Pakistán enfrenta una crisis inminente de gas licuado de petróleo (GNL) debido a la interrupción de suministros causada por el conflicto en Irán. Antes con un excedente de GNL, ahora el país sufre restricciones debido a la paralización de envíos desde Irán y dificultades para obtener otras fuentes.
El conflicto regional alrededor de Irán ha dañado infraestructuras energéticas y rutas de tránsito claves para Pakistán. Esta dependencia del GNL de Medio Oriente hace que cualquier escalada afecte gravemente su suministro energético.
Desde un punto de vista estratégico, la escasez de GNL complica la seguridad energética y la estabilidad política de Pakistán. El impacto puede traducirse en cortes de energía y ralentización industrial, agravando tensiones económicas y diplomáticas en la región.
Técnicamente, las importaciones de GNL de Pakistán provienen mayormente de Irán y Qatar.
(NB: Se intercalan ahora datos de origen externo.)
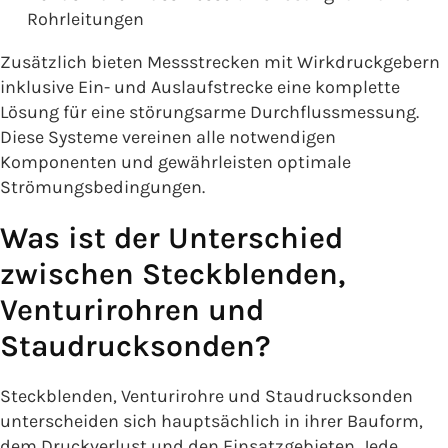
Rohrleitungen
Zusätzlich bieten Messstrecken mit Wirkdruckgebern
inklusive Ein- und Auslaufstrecke eine komplette
Lösung für eine störungsarme Durchflussmessung.
Diese Systeme vereinen alle notwendigen
Komponenten und gewährleisten optimale
Strömungsbedingungen.
Was ist der Unterschied
zwischen Steckblenden,
Venturirohren und
Staudrucksonden?
Steckblenden, Venturirohre und Staudrucksonden
unterscheiden sich hauptsächlich in ihrer Bauform,
dem Druckverlust und den Einsatzgebieten. Jede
La interrupción del suministro iraní ha reducido notablemente las reservas, y las alternativas llegan más tarde y con un costo mayor, estrechando los márgenes energéticos.
Pakistán necesita diversificar urgentemente sus fuentes y aumentar almacenamiento para evitar una crisis mayor. De prolongarse estas interrupciones, la nación enfrentará cortes de energía masivos y potenciales disturbios sociales en un entorno regional volátil.